California’s snowpack is supposed to reach its peak April 1, so today, state surveyors hold their final Sierra snow survey of the year.

But instead of peak snow, there’s almost none.

Snow across California’s Sierra Nevada measured just 18% of average Monday — among the smallest in decades. A month of record-shattering heat thawed the snow and sent runoff coursing into streams and rivers, leaving only minimal water in the mountains as the state heads into dry season.

The early melt is a symptom of global warming that scientists say is becoming more pronounced.

“This particular year is as clear an indication of the influence of climate change as anything we’ve seen,” said Peter Gleick, a leading water scientist and co-founder of the Pacific Institute. “Climate change is influencing California’s water system quickly and severely.”

This year the Sierra snowpack peaked on Feb. 25 at 73% of average.

The summerlike heat in March broke monthly records in many areas of the Western U.S., accelerating the melting of snow in the Rocky Mountains as well.

Precipitation in California has been about average since October, but more of that precipitation is falling as rain, less as snow.

The warmth and premature melt mean the state’s forests will dry out a month or more earlier than usual, Gleick said, which increases the risk of wildfires.

“It also means rivers and streams are going to dry out sooner, and that has bad implications for natural ecosystems and our fisheries,” he said.

Cities and farms should still have have ample water because major reservoirs in Northern California are nearly full. That’s because this winter brought decent rain and the three years prior years were wet, too.

“We were lucky this year in the sense that even though we have so little snow left, we had an average amount of rainfall,” Gleick said. “There are going to be years, inevitably, where we not only have almost no snow, but we don’t get the rain either.”

California traditionally had relied on the Sierra snowpack to hold about 30% of its water, on average.

“We’re losing that storage,” Gleick said. “If we can’t depend on reliable long-term snowpack and snowmelt later in the year, we’re going to have to do other things to make our water system more resilient.”

When Gleick wrote his dissertation at UC Berkeley in the 1980s, he examined a range of climate scenarios and analyzed how rising temperatures would likely change the timing of runoff in Northern California.

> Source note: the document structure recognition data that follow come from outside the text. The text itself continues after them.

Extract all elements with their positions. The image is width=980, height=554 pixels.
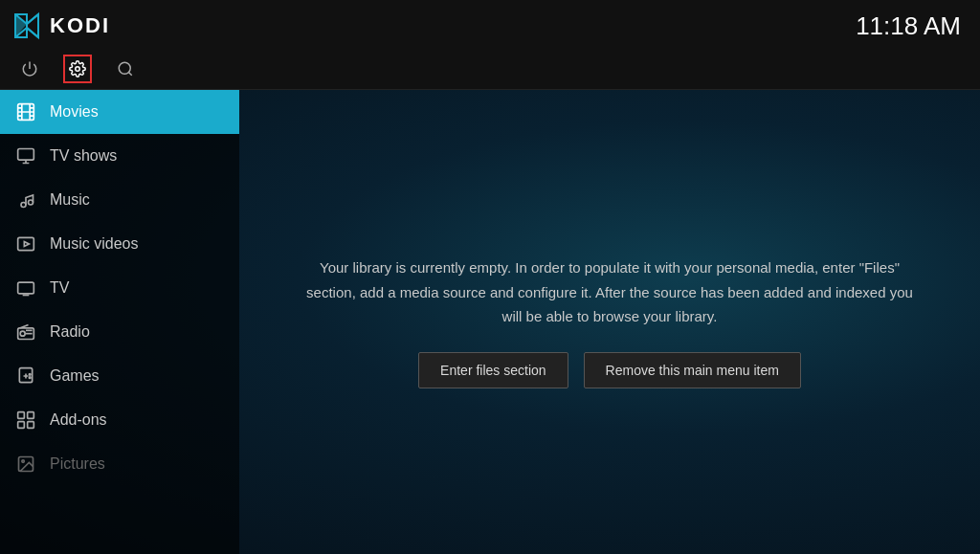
settings-button[interactable] [63,55,92,83]
sidebar-label-radio: Radio [50,323,90,341]
music-icon [15,189,36,211]
svg-rect-27 [28,412,34,419]
svg-rect-29 [28,422,34,429]
svg-marker-2 [27,14,38,37]
svg-rect-26 [18,412,25,419]
radio-icon [15,321,36,343]
kodi-logo-icon [11,11,42,41]
header: KODI 11:18 AM [0,0,980,48]
power-button[interactable] [15,55,44,83]
svg-point-31 [22,460,24,463]
games-icon [15,366,36,387]
sidebar: Movies TV shows Music [0,90,239,554]
sidebar-item-add-ons[interactable]: Add-ons [0,398,239,442]
svg-line-6 [27,28,38,37]
sidebar-label-games: Games [50,367,100,385]
sidebar-label-pictures: Pictures [50,455,105,473]
svg-line-12 [128,72,131,75]
enter-files-button[interactable]: Enter files section [418,352,568,388]
svg-rect-14 [18,149,34,161]
app-title: KODI [50,13,110,38]
svg-point-24 [29,374,31,376]
svg-rect-28 [18,422,25,429]
music-videos-icon [15,233,36,255]
sidebar-item-music-videos[interactable]: Music videos [0,222,239,266]
remove-menu-item-button[interactable]: Remove this main menu item [584,352,801,388]
movies-icon [15,101,36,122]
svg-line-5 [27,14,38,24]
sidebar-label-music-videos: Music videos [50,235,138,253]
sidebar-label-tv-shows: TV shows [50,147,117,165]
svg-marker-1 [15,14,27,37]
svg-point-10 [76,66,80,71]
search-button[interactable] [111,55,140,83]
sidebar-label-movies: Movies [50,103,99,121]
content-area: Your library is currently empty. In orde… [239,90,980,554]
svg-point-21 [20,331,25,336]
logo: KODI [11,11,110,41]
sidebar-label-add-ons: Add-ons [50,411,107,429]
svg-rect-17 [18,237,34,250]
tv-shows-icon [15,145,36,166]
sidebar-item-tv-shows[interactable]: TV shows [0,134,239,178]
sidebar-label-music: Music [50,191,90,209]
sidebar-item-tv[interactable]: TV [0,266,239,310]
sidebar-item-music[interactable]: Music [0,178,239,222]
action-buttons: Enter files section Remove this main men… [418,352,801,388]
svg-point-25 [29,377,31,379]
pictures-icon [15,454,36,475]
sidebar-label-tv: TV [50,279,69,297]
sidebar-item-pictures[interactable]: Pictures [0,442,239,486]
sidebar-item-radio[interactable]: Radio [0,310,239,354]
addons-icon [15,410,36,431]
sidebar-item-games[interactable]: Games [0,354,239,398]
toolbar [0,48,980,90]
svg-rect-19 [18,282,34,294]
tv-icon [15,277,36,299]
main-content: Movies TV shows Music [0,90,980,554]
svg-marker-18 [24,242,29,247]
sidebar-item-movies[interactable]: Movies [0,90,239,134]
empty-library-message: Your library is currently empty. In orde… [297,255,923,329]
empty-library-panel: Your library is currently empty. In orde… [297,255,923,388]
svg-point-11 [119,62,130,74]
clock-display: 11:18 AM [856,11,961,41]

“Current trends precisely match scientific projections from decades ago,” he said. “More and more of our annual runoff is occurring in the winter months, and that’s because it’s more rain, less snow and faster snow melt.”

Adapting to these changes requires new thinking and new approaches, he said, including efforts to use water more efficiently, recycle more wastewater, capture more runoff to replenish groundwater, and change how reservoirs are operated.

Though California isn’t in a drought, dry conditions have spread in parts of the state. It’s now abnormally dry in about one-fourth of California, largely in the northeast, according to the U.S. Drought Monitor website.

At UC Berkeley’s Central Sierra Snow Laboratory, near Donner Pass, only patchy snow remains.

“This year is a perfect example of warm snow drought,” said Andrew Schwartz, the lab’s director. “We’ve seen a lot of rain that would have been snow if we had cooler temperatures.”

There have been worse years, Schwartz noted, including during a severe drought in 2015, when the sparse snow disappeared around the lab even earlier.

What stood out about this winter was the off-the-charts warmth. Daniel Swain, a climate scientist with UC Agriculture and Natural Resources, described it as one of the most “extreme heat events ever observed in the American Southwest.”